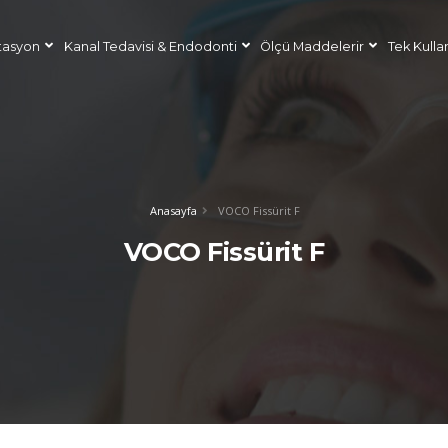
tasyon
Kanal Tedavisi & Endodonti
Ölçü Maddelerir
Tek Kulla
Anasayfa
VOCO Fissürit F
VOCO Fissürit F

====================

What you hand back should match the entries above exactly, except that no picture appears.

* Solution for this task *
tasyon
Kanal Tedavisi & Endodonti
Ölçü Maddelerir
Tek Kulla
Anasayfa
VOCO Fissürit F
VOCO Fissürit F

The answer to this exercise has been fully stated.